How we halved Swahili speech recognition errors
Off-the-shelf multilingual ASR gets Swahili wrong one word in four. We fine-tuned on local Swahili data and halved that error rate to 13.5%. Here is what we learned.
Most speech recognition research focuses on English, Mandarin, and a handful of European languages. For Swahili — spoken by over 200 million people — off-the-shelf models get roughly one word in four wrong. That is not good enough for voice agents, transcription services, or real-time translation.
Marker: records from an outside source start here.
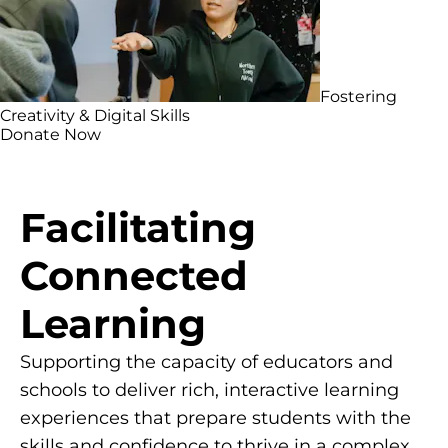
Fostering
Creativity & Digital Skills
Donate Now
Facilitating
Connected
Learning
Supporting the capacity of educators and
schools to deliver rich, interactive learning
experiences that prepare students with the
skills and confidence to thrive in a complex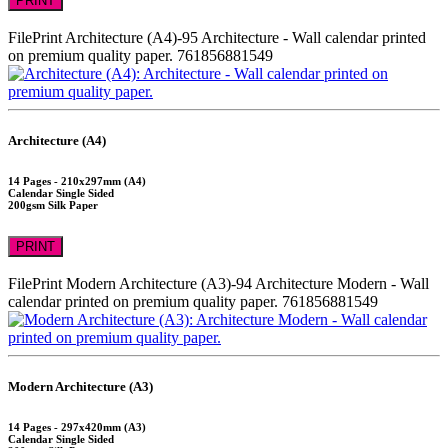
PRINT
FilePrint
Architecture (A4)-95
Architecture - Wall calendar printed
on premium quality paper.
761856881549
Architecture (A4)
14 Pages - 210x297mm (A4)
Calendar Single Sided
200gsm Silk Paper
PRINT
FilePrint
Modern Architecture (A3)-94
Architecture Modern - Wall
calendar printed on premium quality paper.
761856881549
Modern Architecture (A3)
14 Pages - 297x420mm (A3)
Calendar Single Sided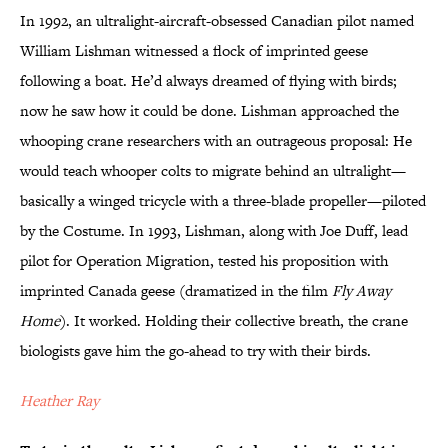
In 1992, an ultralight-aircraft-obsessed Canadian pilot named
William Lishman witnessed a flock of imprinted geese
following a boat. He’d always dreamed of flying with birds;
now he saw how it could be done. Lishman approached the
whooping crane researchers with an outrageous proposal: He
would teach whooper colts to migrate behind an ultralight—
basically a winged tricycle with a three-blade propeller—piloted
by the Costume. In 1993, Lishman, along with Joe Duff, lead
pilot for Operation Migration, tested his proposition with
imprinted Canada geese (dramatized in the film
Fly Away
Home
). It worked. Holding their collective breath, the crane
biologists gave him the go-ahead to try with their birds.
Heather Ray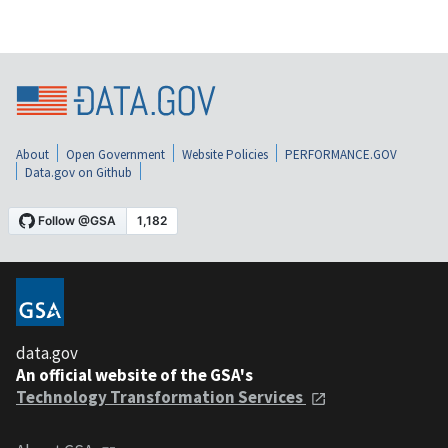
About
Open Government
Website Policies
PERFORMANCE.GOV
Data.gov on Github
data.gov
An official website of the GSA's
Technology Transformation Services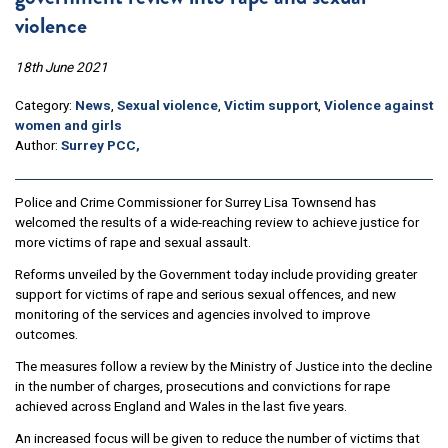
violence
18th June 2021
Category:
News
,
Sexual violence
,
Victim support
,
Violence against
women and girls
Author:
Surrey PCC,
Police and Crime Commissioner for Surrey Lisa Townsend has
welcomed the results of a wide-reaching review to achieve justice for
more victims of rape and sexual assault.
Reforms unveiled by the Government today include providing greater
support for victims of rape and serious sexual offences, and new
monitoring of the services and agencies involved to improve
outcomes.
The measures follow a review by the Ministry of Justice into the decline
in the number of charges, prosecutions and convictions for rape
achieved across England and Wales in the last five years.
An increased focus will be given to reduce the number of victims that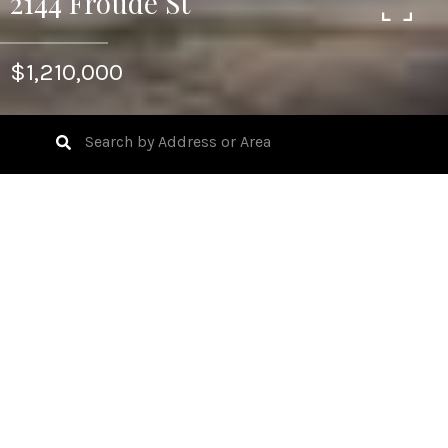
2144 Froude St
$1,210,000
2
BEDS
758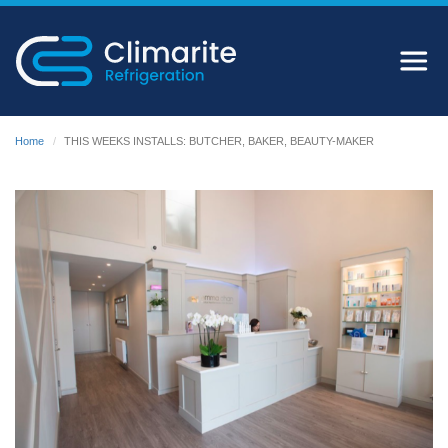
Home
THIS WEEKS INSTALLS: BUTCHER, BAKER, BEAUTY-MAKER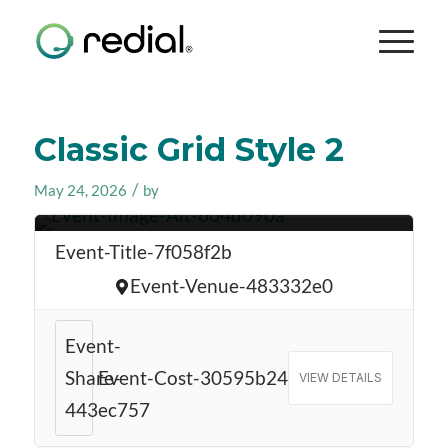
Classic Grid Style 2
/
May 24, 2026
by
Event-Date-5411a674
Event-Title-7f058f2b
Event-Venue-483332e0
Event-
Share-
Event-Cost-30595b24
VIEW DETAILS
443ec757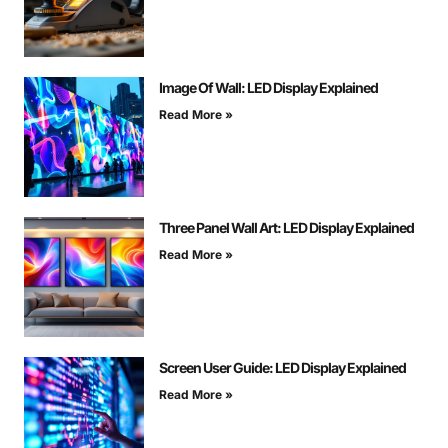
Image Of Wall: LED Display Explained
Read More »
Three Panel Wall Art: LED Display Explained
Read More »
Screen User Guide: LED Display Explained
Read More »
We set out to close that gap.
The problem
Multilingual ASR models support Swahili out of the box, but their accuracy lags far behind high-resource languages. At 27% word error rate, every fourth word is wrong — making the output unreliable for any production use case.
What we did
We fine-tuned a multilingual speech recognition model specifically for Swahili, using locally sourced Swahili speech data. The focus was on conversational and read speech — the kind of audio our voice agent and translation pipelines need to handle.
The result
| System | Word Error Rate |
|---|---|
| Multilingual baseline (zero-shot) | 27.2% |
| SAUTI ASR v1 (fine-tuned) | 13.5% |
A 50% reduction in errors. At 13.5% WER, Swahili speech recognition becomes viable for production applications.
What this unlocks
This is not just an accuracy improvement — it is an enabling capability:
- **Voice agents** can now understand Swahili speakers reliably enough to hold a conversation
- **Transcription services** can process Swahili audio at scale
- **Real-time translation** between English and Kiswahili becomes possible when the ASR stage is accurate enough
What is next
SAUTI ASR v1 powers the speech recognition stage of our voice agent and real-time translation pipelines. Try it in the [Speech to Text playground](/speech-to-text).
We are now working on streaming ASR for real-time applications and expanding to additional African languages.